Sam Altman Cites DeepSeek in OpenAI’s Open-model Pivot
Recently, OpenAI released its first set of open-weight models since 2019, called gpt-oss. Sam Altman told CNBC that competition from Chinese open-source efforts like DeepSeek’s “was a factor” in that decision, noting, “It was clear that if we didn’t do it, the world was going to be mostly built on Chinese open source models.”

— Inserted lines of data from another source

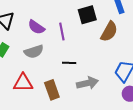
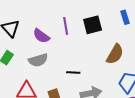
purple line: (62, 31) -> (66, 26), moved
brown semicircle: (109, 32) -> (115, 54), moved

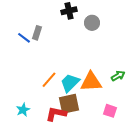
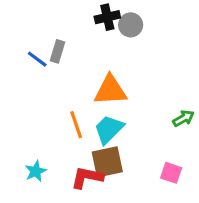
gray circle: (92, 23) -> (131, 25), moved
orange line: (49, 80) -> (76, 125), turned -60
orange triangle: (91, 82) -> (110, 90), moved

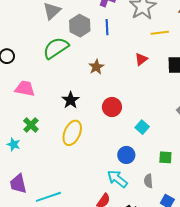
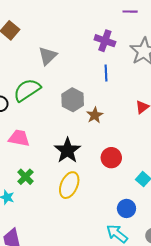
gray hexagon: (80, 26) -> (73, 100), moved
green semicircle: (56, 48) -> (27, 90), moved
black star: (71, 100) -> (67, 150), size x1.4

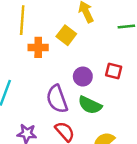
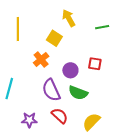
orange cross: (38, 47) -> (41, 59), moved, turned -35

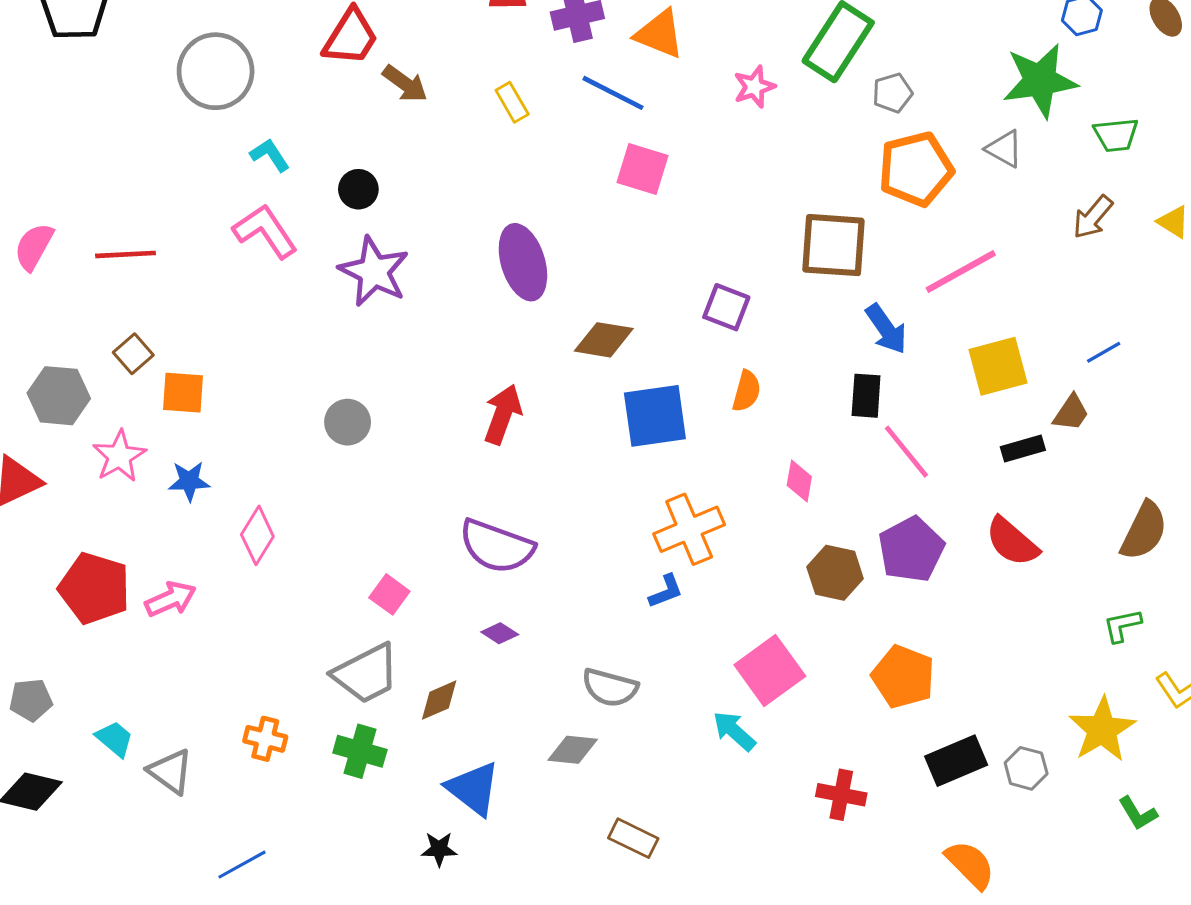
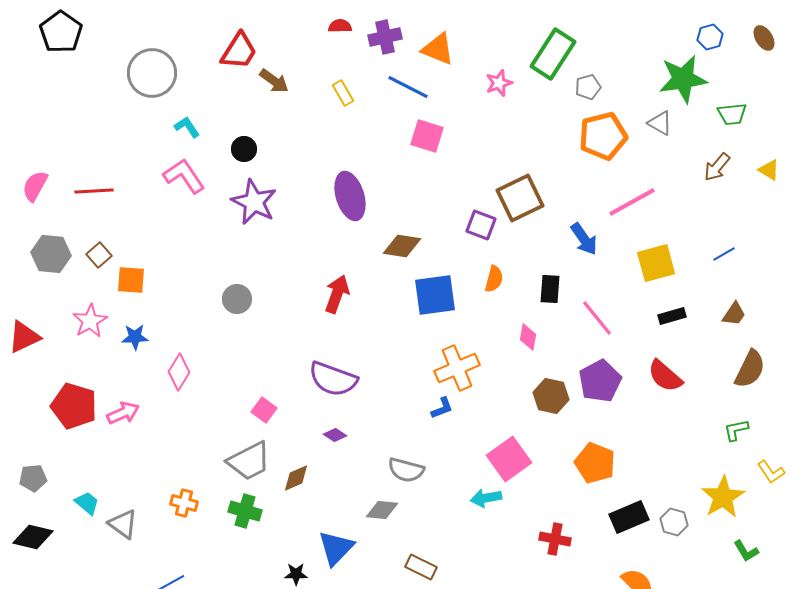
brown square: (833, 245) -> (520, 198), moved, turned -30
gray hexagon: (59, 396) -> (51, 254), moved
black rectangle: (866, 396) -> (550, 289), moved
brown trapezoid: (1071, 413) -> (734, 314), moved
cyan arrow: (734, 731) -> (486, 498), turned -52
blue triangle: (473, 789) -> (336, 548), moved, turned 36

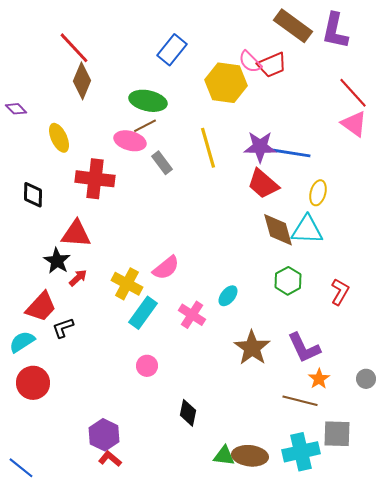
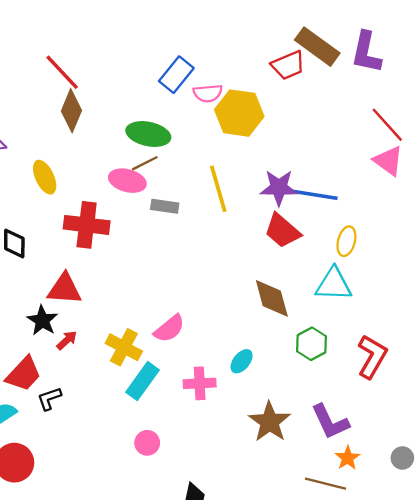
pink semicircle: (250, 62) -> (208, 93), moved, turned -50
red trapezoid: (272, 65) -> (288, 65), moved
gray rectangle: (162, 163) -> (165, 206), turned -45
brown diamond: (278, 230) -> (272, 298), moved
red L-shape: (340, 292) -> (372, 357), size x1.4
pink cross: (192, 315) -> (200, 383), turned -36

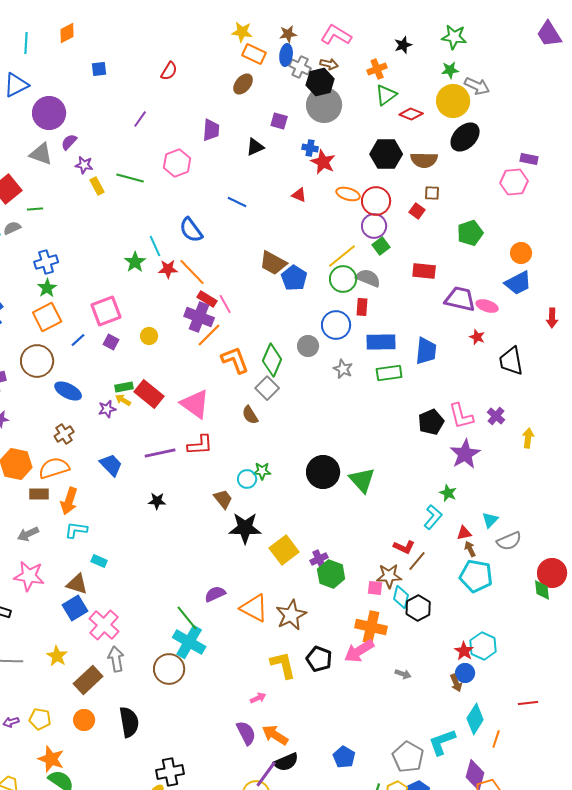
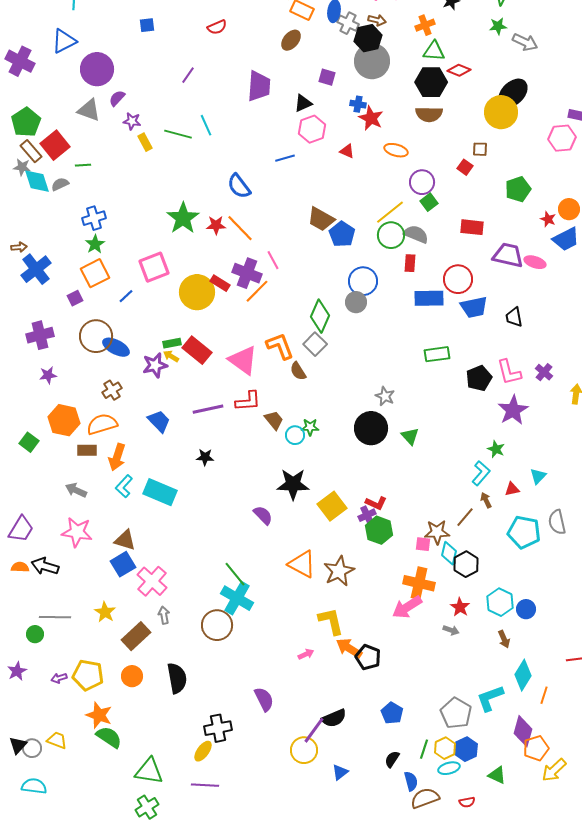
red semicircle: (169, 71) -> (217, 27), turned 36
green triangle: (386, 95) -> (434, 51), turned 40
yellow circle: (453, 101) -> (501, 112), moved
purple trapezoid: (211, 130) -> (259, 86), size x1.4
black hexagon: (386, 154) -> (431, 82), moved
brown semicircle: (424, 160) -> (429, 114), moved
pink hexagon: (177, 163) -> (312, 129), moved
red circle: (376, 201) -> (458, 279), moved
blue line: (237, 202) -> (285, 158), turned -42
cyan line: (155, 246) -> (206, 125), moved
green star: (135, 262) -> (183, 218), size x1.5
red rectangle: (207, 299) -> (220, 283), moved
blue circle: (336, 325) -> (363, 281), moved
yellow circle: (149, 336) -> (197, 292), size x2.0
red star: (477, 337) -> (548, 219), moved
purple square: (111, 342) -> (75, 298), moved, turned 35
blue trapezoid: (426, 351) -> (474, 307), turned 72
orange L-shape: (235, 360) -> (280, 346), moved
brown circle: (37, 361) -> (96, 336), moved
black trapezoid: (511, 361) -> (514, 317), moved, size x0.7
gray star: (343, 369) -> (385, 396), moved
green rectangle: (389, 373) -> (437, 354), moved
purple star: (107, 409) -> (155, 365), size x1.4
green triangle: (362, 480) -> (410, 436), size x0.7
brown trapezoid: (223, 499) -> (274, 420), moved
cyan L-shape: (76, 530) -> (124, 486), turned -55
gray arrow: (28, 534) -> (76, 490), turned 50
gray semicircle: (509, 541) -> (557, 522), moved, turned 100
red L-shape: (404, 547) -> (376, 503), moved
brown arrow: (470, 549) -> (486, 500), moved
cyan rectangle: (99, 561) -> (160, 492), moved, size x2.0
purple semicircle: (215, 594) -> (263, 515), moved, turned 70
cyan hexagon: (483, 646) -> (500, 602), moved
red star: (464, 651) -> (460, 607), moved
gray arrow: (116, 659) -> (164, 615), size x0.7
black pentagon: (319, 659) -> (368, 657), moved
blue circle: (465, 673) -> (526, 609), moved
yellow pentagon: (40, 719) -> (88, 675), size x1.4
purple semicircle: (246, 733) -> (264, 699), moved
orange arrow: (275, 735) -> (349, 648), moved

Altman’s remarks indicate a shift from January, when he praised DeepSeek’s R1 as “impressive” yet maintained that the scale of OpenAI’s compute capabilities would keep it ahead of competition. Altman also shared his thoughts on U.S. export controls: “My instinct is that doesn’t work,” he said. “You can export-control one thing, but maybe not the right thing … maybe people build fabs or find other workarounds.”
OpenAI’s open weight gpt-oss joins other open model families like Alibaba’s Qwen and Meta’s Llama. Models with open weights, or publicly downloadable parameters, allow researchers to run models on their own hardware instead of relying on a hosted API. This flexibility is vital for scientific use cases where reproducibility, transparency, security, and costs are paramount. The gpt-oss models were also released under the Apache 2.0 license, meaning researchers can freely use, modify, and redistribute the model, which could speed its adoption and innovation.
The Takeaway
DeepSeek’s hardware challenges, the V3.1 pivot toward domestic chips, and OpenAI’s open weight release reveal a tense feedback loop of chip policy, model design, and licensing strategy across the Pacific. China’s push for self-reliance is forcing its labs to innovate around domestic silicon while U.S. rivals still hold the hardware and software keys to the AI kingdom. For scientists, this loop could result in a wider choice of models and hardware, but it will also require careful benchmarking and cross-compatibility testing when using these tools for frontier-scale research.